WORK INSTRUCTION
Images do not belong in the copy. Set down all the entries exactly.

DATASET
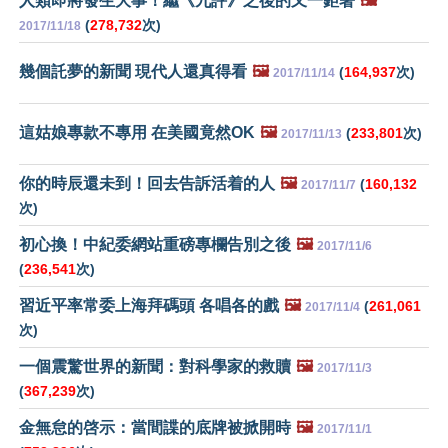
人類即將發生大事！繼《九評》之後的又一鉅著
🖼️
(
278,732
次)
2017/11/18
幾個託夢的新聞 現代人還真得看
🖼️
(
164,937
次)
2017/11/14
這姑娘專款不專用 在美國竟然OK
🖼️
(
233,801
次)
2017/11/13
你的時辰還未到！回去告訴活着的人
🖼️
(
160,132
2017/11/7
次)
初心換！中紀委網站重磅專欄告別之後
🖼️
2017/11/6
(
236,541
次)
習近平率常委上海拜碼頭 各唱各的戲
🖼️
(
261,061
2017/11/4
次)
一個震驚世界的新聞：對科學家的救贖
🖼️
2017/11/3
(
367,239
次)
金無怠的啓示：當間諜的底牌被掀開時
🖼️
2017/11/1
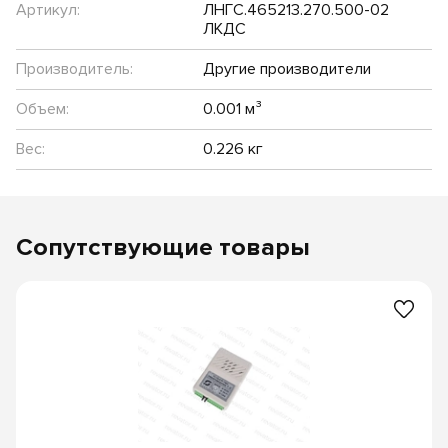
Артикул:
ЛНГС.465213.270.500-02
ЛКДС
Производитель:
Другие производители
Объем:
0.001 м³
Вес:
0.226 кг
Сопутствующие товары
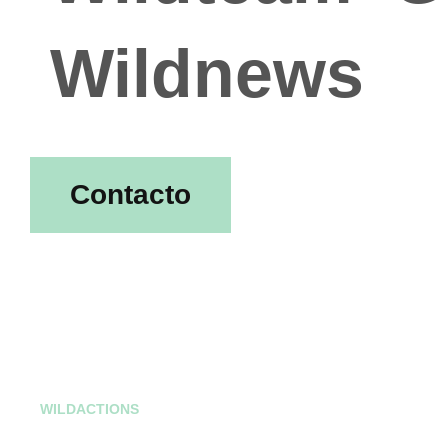
Wildnews
Contacto
Emoji
WILDTEAM
GOFAR PODCAST
WILDACTIONS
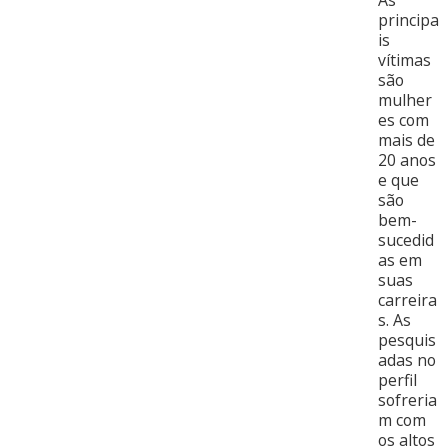
principa
is
vítimas
são
mulher
es com
mais de
20 anos
e que
são
bem-
sucedid
as em
suas
carreira
s. As
pesquis
adas no
perfil
sofreria
m com
os altos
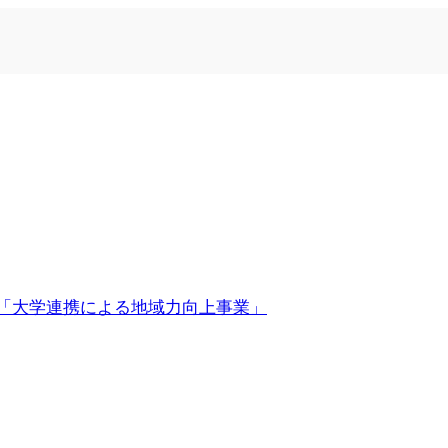
「大学連携による地域力向上事業」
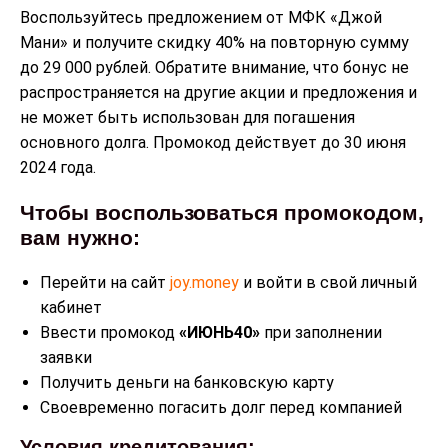
Воспользуйтесь предложением от МФК «Джой
Мани» и получите скидку 40% на повторную сумму
до 29 000 рублей. Обратите внимание, что бонус не
распространяется на другие акции и предложения и
не может быть использован для погашения
основного долга. Промокод действует до 30 июня
2024 года.
Чтобы воспользоваться промокодом,
вам нужно:
Перейти на сайт
joy.money
и войти в свой личный
кабинет
Ввести промокод
«ИЮНЬ40»
при заполнении
заявки
Получить деньги на банковскую карту
Своевременно погасить долг перед компанией
Условия кредитования:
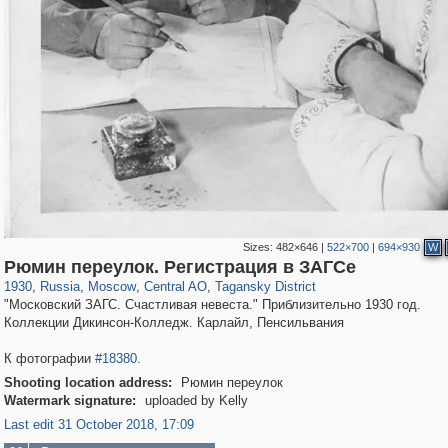
Sizes:
482×646
|
522×700
|
694×930
W
319,779
1,406,257
159,978
8,286
29,243
5,916
10,738
402
Рюмин переулок. Регистрация в ЗАГСе
1930
,
Russia
,
Moscow
,
Central AO
,
Tagansky District
"Московский ЗАГС. Счастливая невеста." Приблизительно 1930 год.
Коллекции Дикинсон-Колледж. Карлайл, Пенсильвания
К фотографии
#18380
.
Shooting location address:
Рюмин переулок
Watermark signature:
uploaded by Kelly
Last edit 31 October 2018, 17:09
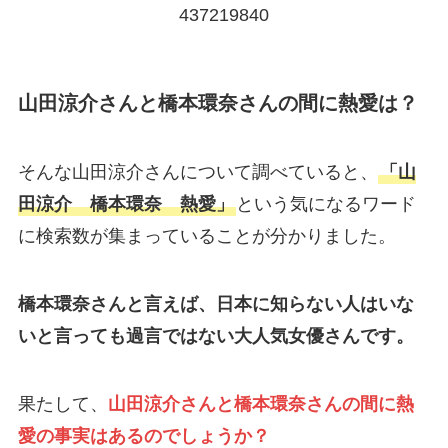
437219840
山田涼介さんと橋本環奈さんの間に熱愛は？
そんな山田涼介さんについて調べていると、
「山
田涼介 橋本環奈 熱愛」
という気になるワード
に検索数が集まっていることが分かりました。
橋本環奈さんと言えば、日本に知らない人はいな
いと言っても過言ではない大人気女優さんです。
果たして、
山田涼介さんと橋本環奈さんの間に熱
愛の事実はあるのでしょうか？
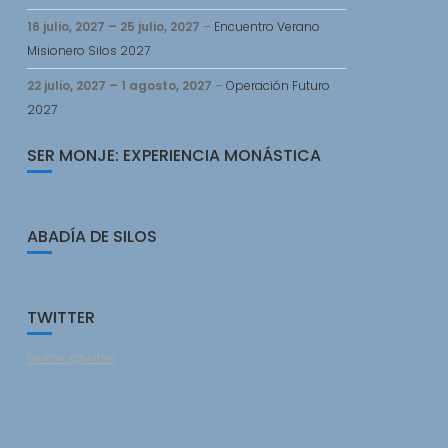
16 julio, 2027
–
25 julio, 2027
–
Encuentro Verano
Misionero Silos 2027
22 julio, 2027
–
1 agosto, 2027
–
Operación Futuro
2027
SER MONJE: EXPERIENCIA MONÁSTICA
ABADÍA DE SILOS
TWITTER
Follow @twitter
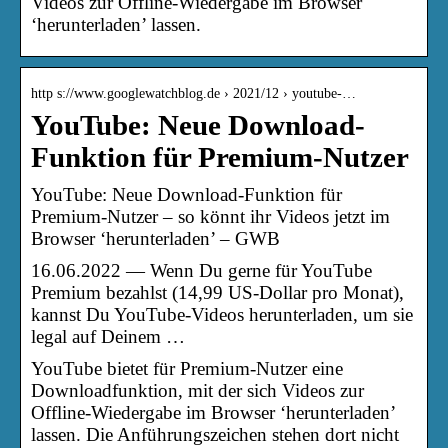
Videos zur Offline-Wiedergabe im Browser
‘herunterladen’ lassen.
http s://www.googlewatchblog.de › 2021/12 › youtube-…
YouTube: Neue Download-
Funktion für Premium-Nutzer
YouTube: Neue Download-Funktion für
Premium-Nutzer – so könnt ihr Videos jetzt im
Browser ‘herunterladen’ – GWB
16.06.2022 — Wenn Du gerne für YouTube
Premium bezahlst (14,99 US-Dollar pro Monat),
kannst Du YouTube-Videos herunterladen, um sie
legal auf Deinem …
YouTube bietet für Premium-Nutzer eine
Downloadfunktion, mit der sich Videos zur
Offline-Wiedergabe im Browser ‘herunterladen’
lassen. Die Anführungszeichen stehen dort nicht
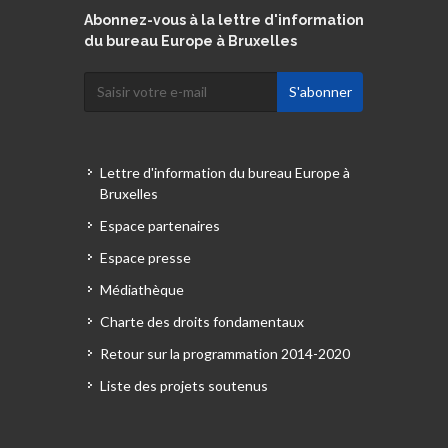
Abonnez-vous à la lettre d'information
du bureau Europe à Bruxelles
Lettre d'information du bureau Europe à
Bruxelles
Espace partenaires
Espace presse
Médiathèque
Charte des droits fondamentaux
Retour sur la programmation 2014-2020
Liste des projets soutenus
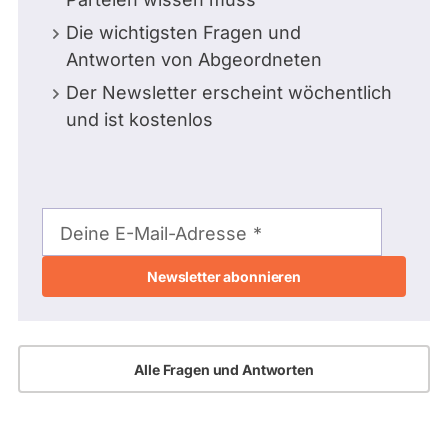
Die wichtigsten Fragen und
Antworten von Abgeordneten
Der Newsletter erscheint wöchentlich
und ist kostenlos
E-
Mail-
Deine E-Mail-Adresse
Adresse
Alle Fragen und Antworten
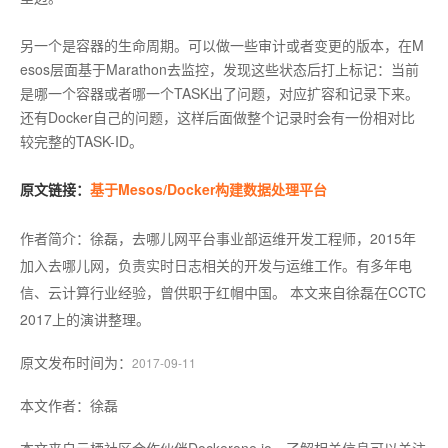
另一个是容器的生命周期。可以做一些审计或者变更的版本，在M
esos层面基于Marathon去监控，发现这些状态后打上标记：当前
是哪一个容器或者哪一个TASK出了问题，对应扩容和记录下来。
还有Docker自己的问题，这样后面做整个记录时会有一份相对比
较完整的TASK-ID。
原文链接：
基于Mesos/Docker构建数据处理平台
作者简介：徐磊，去哪儿网平台事业部运维开发工程师，2015年
加入去哪儿网，负责实时日志相关的开发与运维工作。有多年电
信、云计算行业经验，曾供职于红帽中国。 本文来自徐磊在CCTC
2017上的演讲整理。
原文发布时间为：
2017-09-11
本文作者：
徐磊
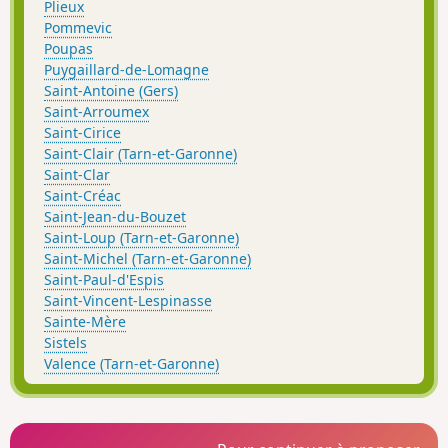
Plieux
Pommevic
Poupas
Puygaillard-de-Lomagne
Saint-Antoine (Gers)
Saint-Arroumex
Saint-Cirice
Saint-Clair (Tarn-et-Garonne)
Saint-Clar
Saint-Créac
Saint-Jean-du-Bouzet
Saint-Loup (Tarn-et-Garonne)
Saint-Michel (Tarn-et-Garonne)
Saint-Paul-d'Espis
Saint-Vincent-Lespinasse
Sainte-Mère
Sistels
Valence (Tarn-et-Garonne)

WRITTEN RESPONSE
人類即將發生大事！繼《九評》之後的又一鉅著
🖼️
(
278,732
次)
2017/11/18
幾個託夢的新聞 現代人還真得看
🖼️
(
164,937
次)
2017/11/14
這姑娘專款不專用 在美國竟然OK
🖼️
(
233,801
次)
2017/11/13
你的時辰還未到！回去告訴活着的人
🖼️
(
160,132
2017/11/7
次)
初心換！中紀委網站重磅專欄告別之後
🖼️
2017/11/6
(
236,541
次)
習近平率常委上海拜碼頭 各唱各的戲
🖼️
(
261,061
2017/11/4
次)
一個震驚世界的新聞：對科學家的救贖
🖼️
2017/11/3
(
367,239
次)
金無怠的啓示：當間諜的底牌被掀開時
🖼️
2017/11/1
Артикул:
ЛНГС.465213.270.500-02
ЛКДС
Производитель:
Другие производители
Объем:
0.001 м³
Вес:
0.226 кг
Сопутствующие товары
Wildnews
Contacto
Emoji
WILDTEAM
GOFAR PODCAST
WILDACTIONS
principa
is
vítimas
são
mulher
es com
mais de
20 anos
e que
são
bem-
sucedid
as em
suas
carreira
s. As
pesquis
adas no
perfil
sofreria
m com
os altos
「大学連携による地域力向上事業」
Воспользуйтесь предложением от МФК «Джой
Мани» и получите скидку 40% на повторную сумму
до 29 000 рублей. Обратите внимание, что бонус не
распространяется на другие акции и предложения и
не может быть использован для погашения
основного долга. Промокод действует до 30 июня
2024 года.
Чтобы воспользоваться промокодом,
вам нужно:
Перейти на сайт
joy.money
и войти в свой личный
кабинет
Ввести промокод
«ИЮНЬ40»
при заполнении
заявки
Получить деньги на банковскую карту
Своевременно погасить долг перед компанией
Условия кредитования:
Sizes:
482×646
|
522×700
|
694×930
W
319,779
1,406,257
159,978
8,286
29,243
5,916
10,738
402
Рюмин переулок. Регистрация в ЗАГСе
1930
,
Russia
,
Moscow
,
Central AO
,
Tagansky District
"Московский ЗАГС. Счастливая невеста." Приблизительно 1930 год.
Коллекции Дикинсон-Колледж. Карлайл, Пенсильвания
К фотографии
#18380
.
Shooting location address:
Рюмин переулок
Watermark signature:
uploaded by Kelly
Last edit 31 October 2018, 17:09
437219840
山田涼介さんと橋本環奈さんの間に熱愛は？
そんな山田涼介さんについて調べていると、
「山
田涼介 橋本環奈 熱愛」
という気になるワード
に検索数が集まっていることが分かりました。
橋本環奈さんと言えば、日本に知らない人はいな
いと言っても過言ではない大人気女優さんです。
果たして、
山田涼介さんと橋本環奈さんの間に熱
愛の事実はあるのでしょうか？
16 julio, 2027
–
25 julio, 2027
–
Encuentro Verano
Misionero Silos 2027
22 julio, 2027
–
1 agosto, 2027
–
Operación Futuro
2027
SER MONJE: EXPERIENCIA MONÁSTICA
ABADÍA DE SILOS
TWITTER
Follow @twitter
Videos zur Offline-Wiedergabe im Browser
‘herunterladen’ lassen.
http s://www.googlewatchblog.de › 2021/12 › youtube-…
YouTube: Neue Download-
Funktion für Premium-Nutzer
YouTube: Neue Download-Funktion für
Premium-Nutzer – so könnt ihr Videos jetzt im
Browser ‘herunterladen’ – GWB
16.06.2022 — Wenn Du gerne für YouTube
Premium bezahlst (14,99 US-Dollar pro Monat),
kannst Du YouTube-Videos herunterladen, um sie
legal auf Deinem …
YouTube bietet für Premium-Nutzer eine
Downloadfunktion, mit der sich Videos zur
Offline-Wiedergabe im Browser ‘herunterladen’
lassen. Die Anführungszeichen stehen dort nicht
Abonnez-vous à la lettre d'information
du bureau Europe à Bruxelles
Lettre d'information du bureau Europe à
Bruxelles
Espace partenaires
Espace presse
Médiathèque
Charte des droits fondamentaux
Retour sur la programmation 2014-2020
Liste des projets soutenus
Die wichtigsten Fragen und
Antworten von Abgeordneten
Der Newsletter erscheint wöchentlich
und ist kostenlos
E-
Mail-
Deine E-Mail-Adresse
Adresse
Alle Fragen und Antworten
另一个是容器的生命周期。可以做一些审计或者变更的版本，在M
esos层面基于Marathon去监控，发现这些状态后打上标记：当前
是哪一个容器或者哪一个TASK出了问题，对应扩容和记录下来。
还有Docker自己的问题，这样后面做整个记录时会有一份相对比
较完整的TASK-ID。
原文链接：
基于Mesos/Docker构建数据处理平台
作者简介：徐磊，去哪儿网平台事业部运维开发工程师，2015年
加入去哪儿网，负责实时日志相关的开发与运维工作。有多年电
信、云计算行业经验，曾供职于红帽中国。 本文来自徐磊在CCTC
2017上的演讲整理。
原文发布时间为：
2017-09-11
本文作者：
徐磊
Plieux
Pommevic
Poupas
Puygaillard-de-Lomagne
Saint-Antoine (Gers)
Saint-Arroumex
Saint-Cirice
Saint-Clair (Tarn-et-Garonne)
Saint-Clar
Saint-Créac
Saint-Jean-du-Bouzet
Saint-Loup (Tarn-et-Garonne)
Saint-Michel (Tarn-et-Garonne)
Saint-Paul-d'Espis
Saint-Vincent-Lespinasse
Sainte-Mère
Sistels
Valence (Tarn-et-Garonne)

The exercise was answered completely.